Meesho’s shares listed at a hefty premium over the issue price, rewarding IPO investors with strong gains
Retail and HNI participants saw notable returns on their allotments
The public issue also drew massive demand, with subscription levels soaring across categories
E-commerce platform Meesho made a strong debut on Indian bourses today as it gave nearly 46% premium over its IPO price and delivered listing gains to investors. The company’s shares opened at ₹162.50 on the NSE, a significant rise from its issue price of ₹111 apiece. On the BSE, the stock listed at ₹161.20, a 45.23% increase from the IPO price.
Before listing, the grey market premium (GMP) was around ₹36 per share, which indicated a likely upside of 32% in the listing price. However, the stock surpassed these expectations after listing. Retail investors who secured a lot of 135 shares booked an immediate gain of ₹6,952.50 on listing.
On the other hand, high-net-worth individuals (HNIs) who were allotted 14 lots (1,890 shares) made around ₹97,335 on their ₹2,09,790 investment.
The IPO attracted investors’ interest, pushing the public subscription to 79.03 times in total. Qualified institutional buyers led the charge with a massive 120.18 times subscription, followed by non-institutional investors at 38.16 times, and retail investors at 19.08 times. Overall, Meesho drew bids worth ₹2.43 lakh crore across more than 62.75 lakh applications.
Meesho IPO opened for bidding on December 3. The public issue got fully subscribed on day 1, albeit just marginally. The issue remained open for public subscription till December 5.
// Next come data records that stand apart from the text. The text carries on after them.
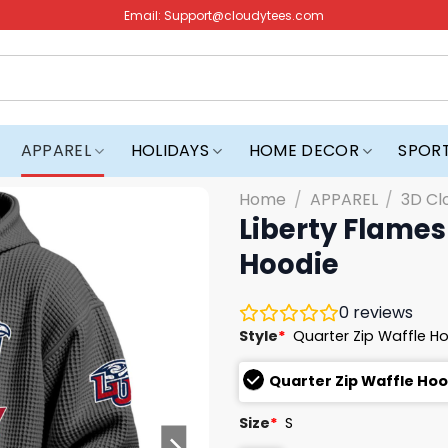
Email:
Support@cloudytees.com
APPAREL
HOLIDAYS
HOME DECOR
SPOR
Home
/
APPAREL
/
3D Cl
Liberty Flames
Hoodie
0
reviews
Style
*
Quarter Zip Waffle H
Quarter Zip Waffle Ho
Size
*
S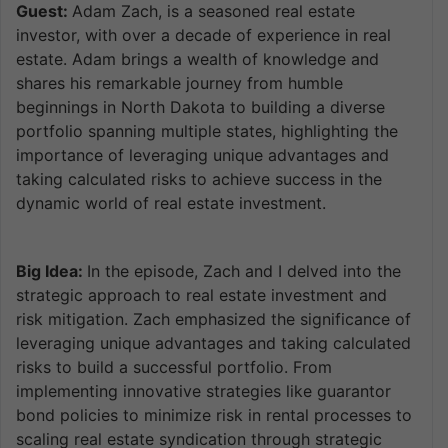
Guest:
Adam Zach, is a seasoned real estate
investor, with over a decade of experience in real
estate. Adam brings a wealth of knowledge and
shares his remarkable journey from humble
beginnings in North Dakota to building a diverse
portfolio spanning multiple states, highlighting the
importance of leveraging unique advantages and
taking calculated risks to achieve success in the
dynamic world of real estate investment.
Big Idea:
In the episode, Zach and I delved into the
strategic approach to real estate investment and
risk mitigation. Zach emphasized the significance of
leveraging unique advantages and taking calculated
risks to build a successful portfolio. From
implementing innovative strategies like guarantor
bond policies to minimize risk in rental processes to
scaling real estate syndication through strategic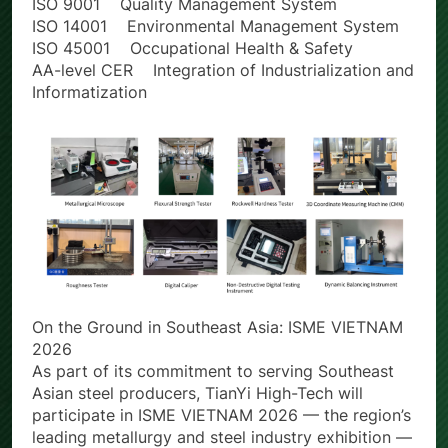
Certification Scope
ISO 9001 Quality Management System
ISO 14001 Environmental Management System
ISO 45001 Occupational Health & Safety
AA-level CER Integration of Industrialization and
Informatization
On the Ground in Southeast Asia: ISME VIETNAM
2026
As part of its commitment to serving Southeast
Asian steel producers, TianYi High-Tech will
participate in ISME VIETNAM 2026 — the region’s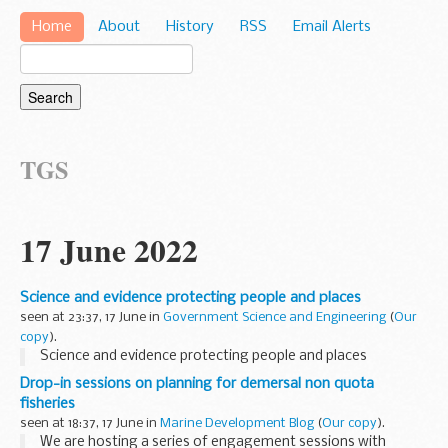
Home
About
History
RSS
Email Alerts
TGS
17 June 2022
Science and evidence protecting people and places
seen at 23:37, 17 June in
Government Science and Engineering
(
Our
copy
).
Science and evidence protecting people and places
Drop-in sessions on planning for demersal non quota
fisheries
seen at 18:37, 17 June in
Marine Development Blog
(
Our copy
).
We are hosting a series of engagement sessions with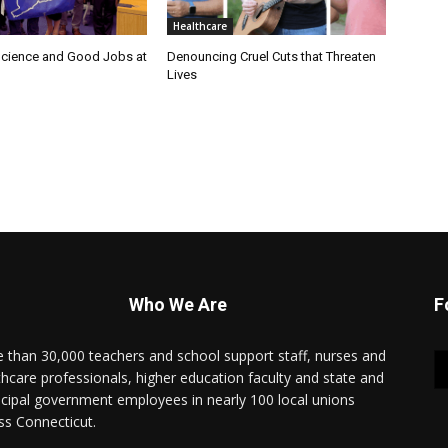
Healthcare
cience and Good Jobs at
Denouncing Cruel Cuts that Threaten
Lives
Who We Are
F
 than 30,000 teachers and school support staff, nurses and
thcare professionals, higher education faculty and state and
cipal government employees in nearly 100 local unions
ss Connecticut.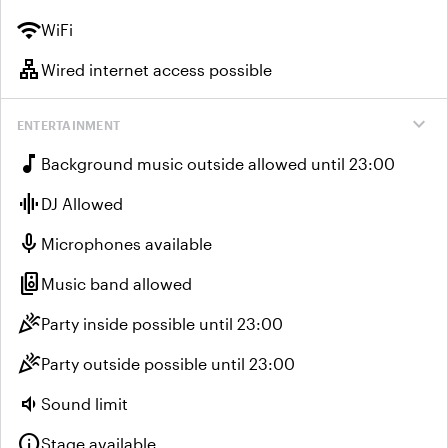
wifi
WiFi
lan
Wired internet access possible
expand_more
ENTERTAINMENT
music_note
Background music outside allowed until 23:00
graphic_eq
DJ Allowed
mic
Microphones available
speaker_group
Music band allowed
celebration
Party inside possible until 23:00
celebration
Party outside possible until 23:00
volume_down
Sound limit
info
Stage available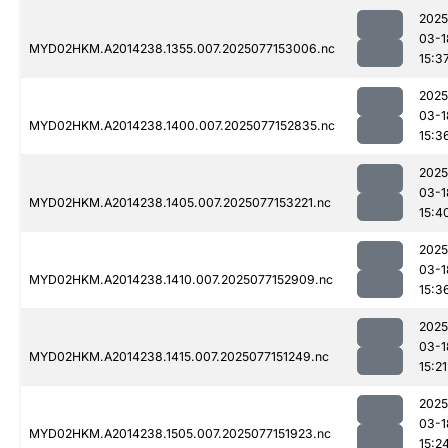
2025
03-1
MYD02HKM.A2014238.1355.007.2025077153006.nc
15:3
2025
03-1
MYD02HKM.A2014238.1400.007.2025077152835.nc
15:3
2025
03-1
MYD02HKM.A2014238.1405.007.2025077153221.nc
15:4
2025
03-1
MYD02HKM.A2014238.1410.007.2025077152909.nc
15:3
2025
03-1
MYD02HKM.A2014238.1415.007.2025077151249.nc
15:21
2025
03-1
MYD02HKM.A2014238.1505.007.2025077151923.nc
15:2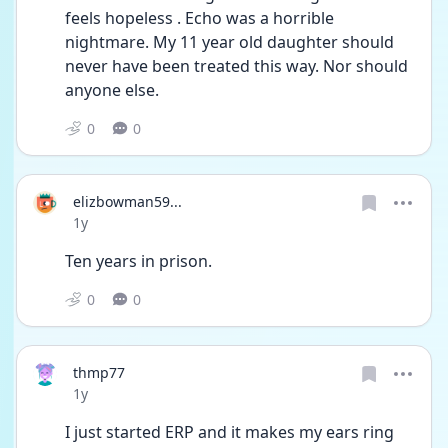
feels hopeless . Echo was a horrible 
nightmare. My 11 year old daughter should 
never have been treated this way. Nor should 
anyone else.
0
0
elizbowman59...
Date posted
1y
Ten years in prison.
0
0
thmp77
Date posted
1y
I just started ERP and it makes my ears ring 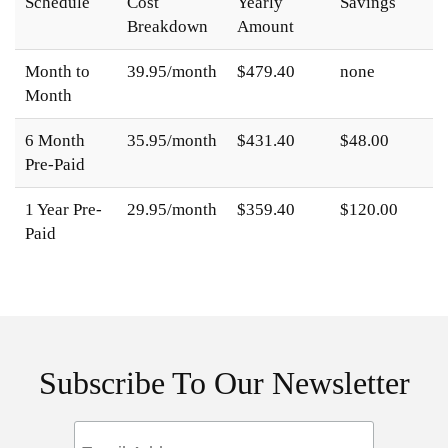
Schedule
Cost
Yearly
Savings
Breakdown
Amount
Month to
39.95/month
$479.40
none
Month
6 Month
35.95/month
$431.40
$48.00
Pre-Paid
1 Year Pre-
29.95/month
$359.40
$120.00
Paid
Subscribe To Our Newsletter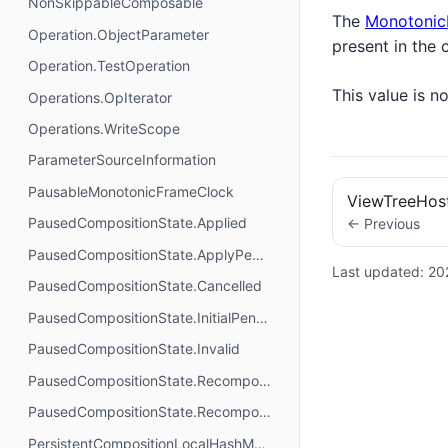
NonSkippableComposable
The
Monotonic
Operation.ObjectParameter
present in the 
Operation.TestOperation
This value is 
Operations.OpIterator
Operations.WriteScope
ParameterSourceInformation
PausableMonotonicFrameClock
ViewTreeHos
PausedCompositionState.Applied
← Previous
PausedCompositionState.ApplyPending
Last updated:
20
PausedCompositionState.Cancelled
PausedCompositionState.InitialPending
PausedCompositionState.Invalid
PausedCompositionState.RecomposePending
PausedCompositionState.Recomposing
PersistentCompositionLocalHashMap.Builder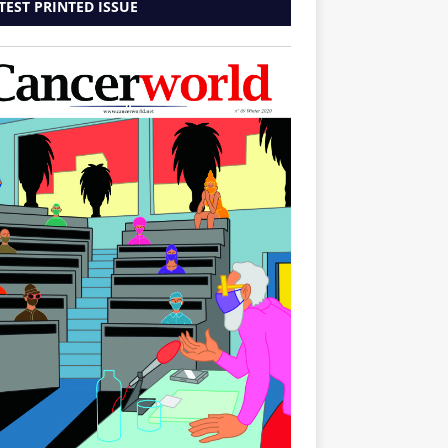
TEST PRINTED ISSUE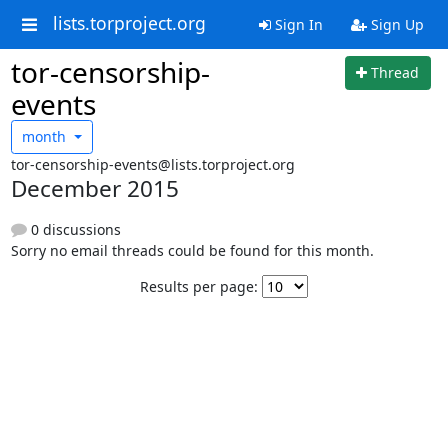
lists.torproject.org
Sign In
Sign Up
tor-censorship-
Thread
events
month
tor-censorship-events@lists.torproject.org
December 2015
0 discussions
Sorry no email threads could be found for this month.
Results per page: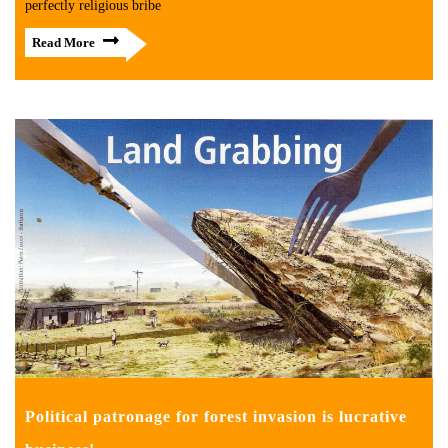
perfectly religious bribe
Read More
Political patronage for forest invasion is lucrative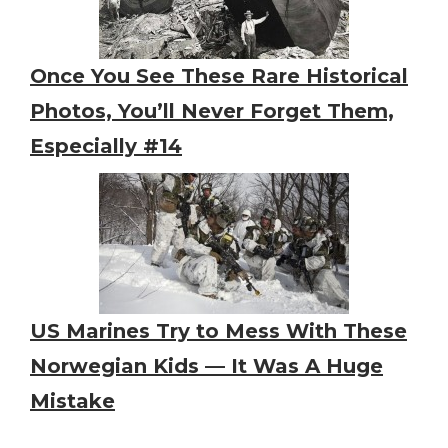
Once You See These Rare Historical
Photos, You’ll Never Forget Them,
Especially #14
US Marines Try to Mess With These
Norwegian Kids — It Was A Huge
Mistake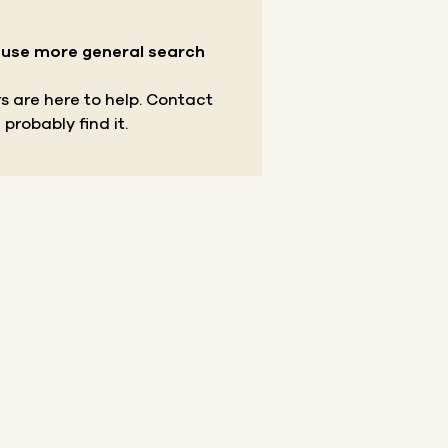
r use more general search
s are here to help.
Contact
 probably find it.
The company aims to raise ₹5,421.20 crore, of which ₹4,250 crore will be raised through fresh shares. The remaining ₹1,171.20 crore will be raised via OFS. The ecommerce platform has set the IPO price band at ₹105 and ₹111 per equity share. The offering consists of both fresh issuance and an offer for sale (OFS).
Meesho raised ₹2,439 crore from over 60 anchor investors, including SBI MF, GIC, Fidelity, BlackRock, Axis MF, Aditya Birla MF and Dragoneer. Kotak Mahindra Capital, JP Morgan India, Morgan Stanley India, Axis Capital, and Citigroup Global Markets India will serve as lead managers.
The company reduced its losses to ₹700.7 crore for the six months ending September 2025, compared to ₹2,512.9 crore during the same period last year. Its revenue grew 29.40% to ₹5,577.5 crore, up from ₹4,311.3 crore.
It reported a net loss of ₹3,942 crore for FY25, driven largely by a one-time exceptional item, including reverse-flip tax and perquisite tax associated with its transition to a public company structure.